Last week I introduced in my first blog on “Storytelling”, the power of uncapping the left side of your brain to creatively conceive a story that gets noticed. Storytelling is fundamentally part of our DNA and really adds that extra something when defining brands. Storytelling gets out the qualitative components of a brand that connect us emotionally to what drives success.
Most people believe storytelling is a god given gift and they don’t believe they have a creative bone in his or her body. However, you would be surprised how creative you are when shown technique’s to unleash the magic.
How can I create a story that gets noticed?
Well it is very similar to the creative process used in big global agencies. You start simply with a “brief” to help focus your thoughts to a simple moment of truth and clarity. Too often the creative brief that is used consistently with some the world’s leading brands to create award winning advertising campaigns is forgotten when trying to build a presentation and story. A well crafted and focussed brief will give you the starting point to get going and start writing. Lee Clow the famous Creative Director and former CEO at TBWA/Chiat Day is best known for crafting the story and advertising around the Apple brand and the iconic Apple 1984 commercial that was launched at the Superbowl. Lee left an indelible stamp on me back in 1999 when he told me “you need a focus point that will give you the direction to figure out creatively your ideas. This simple focus will help you figure out how to position your idea to fit into people’s lives”.

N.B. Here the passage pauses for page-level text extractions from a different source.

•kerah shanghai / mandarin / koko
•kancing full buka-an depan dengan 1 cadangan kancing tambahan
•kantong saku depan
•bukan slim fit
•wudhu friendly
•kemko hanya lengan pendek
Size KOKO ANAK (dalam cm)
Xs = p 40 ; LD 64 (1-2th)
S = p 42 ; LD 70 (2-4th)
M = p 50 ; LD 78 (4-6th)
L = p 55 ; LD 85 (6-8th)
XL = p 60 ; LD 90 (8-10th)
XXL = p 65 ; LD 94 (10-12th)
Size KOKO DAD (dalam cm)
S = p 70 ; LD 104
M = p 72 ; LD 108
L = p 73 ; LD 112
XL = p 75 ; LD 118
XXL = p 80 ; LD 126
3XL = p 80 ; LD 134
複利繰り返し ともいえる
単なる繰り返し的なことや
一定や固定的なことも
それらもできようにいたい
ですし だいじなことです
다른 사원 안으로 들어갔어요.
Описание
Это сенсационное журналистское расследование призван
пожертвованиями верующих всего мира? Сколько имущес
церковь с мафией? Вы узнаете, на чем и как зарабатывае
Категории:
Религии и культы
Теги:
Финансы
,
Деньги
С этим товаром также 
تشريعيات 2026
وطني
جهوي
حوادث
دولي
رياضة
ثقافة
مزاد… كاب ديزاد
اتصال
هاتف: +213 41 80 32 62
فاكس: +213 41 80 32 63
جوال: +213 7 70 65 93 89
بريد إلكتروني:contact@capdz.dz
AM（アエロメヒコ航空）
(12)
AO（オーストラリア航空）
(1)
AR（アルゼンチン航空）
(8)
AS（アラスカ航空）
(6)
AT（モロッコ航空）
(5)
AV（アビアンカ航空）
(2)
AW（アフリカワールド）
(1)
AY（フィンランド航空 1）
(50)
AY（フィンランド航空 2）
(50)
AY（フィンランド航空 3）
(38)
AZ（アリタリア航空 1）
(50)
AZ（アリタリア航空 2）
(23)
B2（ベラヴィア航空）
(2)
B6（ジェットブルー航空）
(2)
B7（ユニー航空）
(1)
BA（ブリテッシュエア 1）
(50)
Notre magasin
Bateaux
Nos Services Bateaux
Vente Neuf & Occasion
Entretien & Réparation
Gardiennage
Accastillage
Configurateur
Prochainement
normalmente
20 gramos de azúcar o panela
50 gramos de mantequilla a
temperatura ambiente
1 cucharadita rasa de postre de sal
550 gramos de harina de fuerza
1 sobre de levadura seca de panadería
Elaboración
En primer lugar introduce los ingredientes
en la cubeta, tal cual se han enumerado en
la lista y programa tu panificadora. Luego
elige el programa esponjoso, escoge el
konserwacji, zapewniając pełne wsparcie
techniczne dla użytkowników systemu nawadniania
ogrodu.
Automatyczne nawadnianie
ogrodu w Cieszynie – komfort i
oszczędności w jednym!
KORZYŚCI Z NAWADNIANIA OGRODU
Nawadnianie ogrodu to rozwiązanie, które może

The creative brief used for your story as outlined by Terry Lee Stone will provide the answers to some key questions that will assist you to be smart, timely, innovative and aesthetically pleasing. These questions include
• What is this project? What’s the task at hand? • Why are we doing it? What is the problem or opportunity? • Who is it really for? And why should they care? • Where and how will it be used? When? • Who will become engaged with it directly and indirectly? • How will it be remembered and retold? • What needs to be done? By whom? By when?
I can’t impress more, how important it is to keep this short and focused to inspire you to greatness. OK maybe not your first try, but at least get you going in the right direction. There are many forms a brief can take; I like to use one that put everything on one page. A snap shot of the task at hand.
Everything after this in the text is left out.